ボクシングのカシアスクレー、野球の長嶋茂雄、ぼろぼろまでやるか、限界の手前で辞めるか、登り詰めた王者の引き際、物語になりますね。もっとも金がなくてどうしようもなくバタバタしている元チャンプもたくさんいましたが、自分の力の限界を知ることは本当にさびしいことですが、現実は嘘をつきません。相撲なんかは満身創痍でテーピングだらけで相撲を取っている力士を見るとこの世界も半端じゃないと感じます。
 女優の森光子さんが大分年をとってテレビに出演して目がうつろで、言葉もアナンンサーとのピンポン会話もなくヤバイな是と思っていたら死んじゃったりたりして、また俳優の原田芳雄さんが、がんの末期でガリガリで以前の面影一つなく悲惨な姿で車いすに乗っかっている現実を芸能番組にさらけ出したり、本当に人間の引き際は百人百様なんだと感じます。全ての人間には、己の自由な人生が約束されています、みな平等に建前だけは。
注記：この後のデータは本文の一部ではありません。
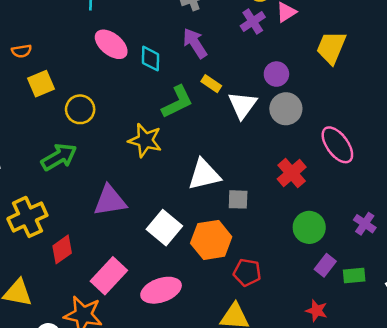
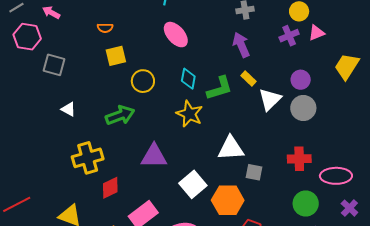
cyan diamond: (151, 59) -> (188, 79), moved
pink ellipse: (337, 145) -> (336, 176), moved, turned -64
red cross: (292, 173) -> (299, 159), turned 30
そして悲しい現実として元に戻れないという当たり前のことが、徐々に老いて朽ちていくという、これも皆平等の現実があります。
 平凡な一生を全うしてあの世に行くむずかしさは、ある程度の年をとると実感します。華やかな人生にも終わりがあり、全ての人が平等にあの世に行きます。引き際は人生において何回かあるわけです。その何回かを無事に通り越して徳を積むことが人生なのかー。今日はどうしたんだろう。まだまだ死なない。まだまだ死ねないを、なぜか考えた7月のけだるいマドリッドの夕方でした。